Problem requirements: Scan the following data for lines with "chevron" and state how many there are, as a number only.

(Structured page parsing data)
_____

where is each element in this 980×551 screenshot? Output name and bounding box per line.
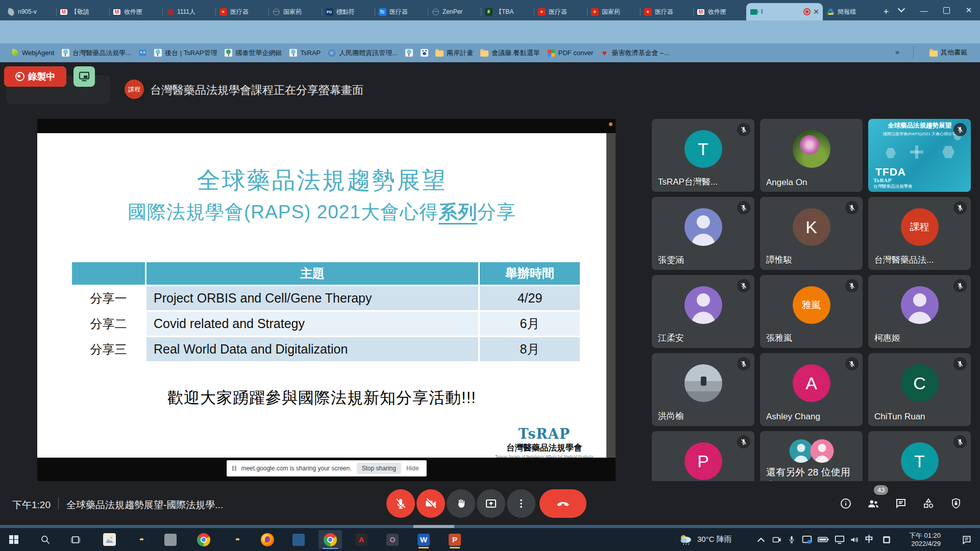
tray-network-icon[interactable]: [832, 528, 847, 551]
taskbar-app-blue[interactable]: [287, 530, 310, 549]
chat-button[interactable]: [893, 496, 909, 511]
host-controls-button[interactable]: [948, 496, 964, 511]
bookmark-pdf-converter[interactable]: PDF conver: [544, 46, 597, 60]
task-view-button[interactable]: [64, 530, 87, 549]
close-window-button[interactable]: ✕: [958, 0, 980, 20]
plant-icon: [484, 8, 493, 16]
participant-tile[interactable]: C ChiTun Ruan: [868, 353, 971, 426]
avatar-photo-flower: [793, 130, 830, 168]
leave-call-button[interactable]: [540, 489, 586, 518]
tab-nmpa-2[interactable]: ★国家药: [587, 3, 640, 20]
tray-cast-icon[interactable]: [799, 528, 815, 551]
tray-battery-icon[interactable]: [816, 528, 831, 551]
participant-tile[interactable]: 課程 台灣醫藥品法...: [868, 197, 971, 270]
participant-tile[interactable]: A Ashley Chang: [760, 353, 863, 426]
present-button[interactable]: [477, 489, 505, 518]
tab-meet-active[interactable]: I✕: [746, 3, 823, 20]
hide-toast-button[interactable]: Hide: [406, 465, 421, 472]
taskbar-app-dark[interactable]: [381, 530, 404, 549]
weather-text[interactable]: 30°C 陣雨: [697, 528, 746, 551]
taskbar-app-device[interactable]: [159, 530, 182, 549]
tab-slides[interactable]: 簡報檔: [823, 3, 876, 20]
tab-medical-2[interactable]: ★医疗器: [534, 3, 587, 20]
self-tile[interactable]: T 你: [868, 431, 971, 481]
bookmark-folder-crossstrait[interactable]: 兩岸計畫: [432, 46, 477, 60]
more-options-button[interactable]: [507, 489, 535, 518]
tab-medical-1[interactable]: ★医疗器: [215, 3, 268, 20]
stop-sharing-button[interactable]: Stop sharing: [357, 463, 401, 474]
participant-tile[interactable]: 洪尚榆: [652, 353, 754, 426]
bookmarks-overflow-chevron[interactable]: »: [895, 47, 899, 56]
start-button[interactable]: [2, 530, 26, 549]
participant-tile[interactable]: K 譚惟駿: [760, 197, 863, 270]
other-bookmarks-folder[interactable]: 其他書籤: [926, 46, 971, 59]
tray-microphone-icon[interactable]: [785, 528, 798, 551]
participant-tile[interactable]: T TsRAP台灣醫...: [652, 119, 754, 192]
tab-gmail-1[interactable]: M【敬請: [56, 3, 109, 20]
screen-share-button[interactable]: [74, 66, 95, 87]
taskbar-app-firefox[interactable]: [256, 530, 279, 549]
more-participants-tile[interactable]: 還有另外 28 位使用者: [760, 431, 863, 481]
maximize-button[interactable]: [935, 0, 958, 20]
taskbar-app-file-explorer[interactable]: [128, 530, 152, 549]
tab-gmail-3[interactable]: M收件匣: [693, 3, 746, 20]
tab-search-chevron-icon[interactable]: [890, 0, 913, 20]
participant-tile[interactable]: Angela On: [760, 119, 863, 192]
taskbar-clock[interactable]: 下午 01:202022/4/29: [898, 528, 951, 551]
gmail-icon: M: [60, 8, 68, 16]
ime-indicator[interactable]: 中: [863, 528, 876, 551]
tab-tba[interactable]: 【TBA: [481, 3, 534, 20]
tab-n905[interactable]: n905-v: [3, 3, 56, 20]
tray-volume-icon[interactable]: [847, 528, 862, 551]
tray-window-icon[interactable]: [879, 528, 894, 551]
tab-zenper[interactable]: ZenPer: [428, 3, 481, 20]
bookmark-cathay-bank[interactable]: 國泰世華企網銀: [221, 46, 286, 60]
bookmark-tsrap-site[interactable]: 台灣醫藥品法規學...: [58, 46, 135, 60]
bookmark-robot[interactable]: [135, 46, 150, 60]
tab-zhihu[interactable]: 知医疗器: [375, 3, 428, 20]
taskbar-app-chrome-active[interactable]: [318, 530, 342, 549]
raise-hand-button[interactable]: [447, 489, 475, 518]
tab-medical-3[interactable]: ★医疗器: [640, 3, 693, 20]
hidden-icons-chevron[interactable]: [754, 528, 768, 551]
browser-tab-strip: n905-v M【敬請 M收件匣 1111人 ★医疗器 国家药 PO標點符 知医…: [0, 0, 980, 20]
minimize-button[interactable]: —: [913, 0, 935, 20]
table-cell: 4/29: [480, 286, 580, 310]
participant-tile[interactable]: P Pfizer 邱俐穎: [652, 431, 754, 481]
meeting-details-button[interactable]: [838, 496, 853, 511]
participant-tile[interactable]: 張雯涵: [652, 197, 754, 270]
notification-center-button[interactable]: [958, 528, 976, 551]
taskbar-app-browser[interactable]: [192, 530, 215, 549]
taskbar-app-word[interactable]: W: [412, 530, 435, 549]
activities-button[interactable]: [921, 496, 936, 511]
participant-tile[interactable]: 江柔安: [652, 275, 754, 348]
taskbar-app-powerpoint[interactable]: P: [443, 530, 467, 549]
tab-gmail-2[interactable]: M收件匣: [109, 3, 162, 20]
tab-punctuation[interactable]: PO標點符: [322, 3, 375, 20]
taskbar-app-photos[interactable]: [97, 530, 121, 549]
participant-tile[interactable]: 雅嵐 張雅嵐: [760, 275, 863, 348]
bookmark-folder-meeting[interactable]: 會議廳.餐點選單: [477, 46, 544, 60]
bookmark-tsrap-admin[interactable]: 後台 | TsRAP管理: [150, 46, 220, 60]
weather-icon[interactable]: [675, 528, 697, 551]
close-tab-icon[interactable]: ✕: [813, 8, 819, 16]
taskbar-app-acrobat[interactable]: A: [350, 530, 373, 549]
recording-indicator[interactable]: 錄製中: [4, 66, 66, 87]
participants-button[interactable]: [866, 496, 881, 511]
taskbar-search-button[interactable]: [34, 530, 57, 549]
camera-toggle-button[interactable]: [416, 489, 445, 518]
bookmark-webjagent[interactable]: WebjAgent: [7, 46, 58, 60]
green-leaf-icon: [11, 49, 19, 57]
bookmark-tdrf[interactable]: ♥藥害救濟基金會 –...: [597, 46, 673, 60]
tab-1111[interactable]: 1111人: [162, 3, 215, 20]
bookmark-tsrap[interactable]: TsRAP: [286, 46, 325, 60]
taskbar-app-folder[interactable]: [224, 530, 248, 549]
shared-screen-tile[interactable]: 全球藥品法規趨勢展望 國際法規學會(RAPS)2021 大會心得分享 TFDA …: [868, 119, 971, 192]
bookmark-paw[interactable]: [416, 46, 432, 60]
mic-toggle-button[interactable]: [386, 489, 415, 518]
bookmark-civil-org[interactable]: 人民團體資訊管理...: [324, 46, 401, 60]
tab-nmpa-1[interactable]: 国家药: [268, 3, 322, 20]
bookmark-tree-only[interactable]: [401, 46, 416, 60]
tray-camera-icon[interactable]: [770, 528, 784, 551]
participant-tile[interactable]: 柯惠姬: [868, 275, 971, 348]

_____

Your solution: 3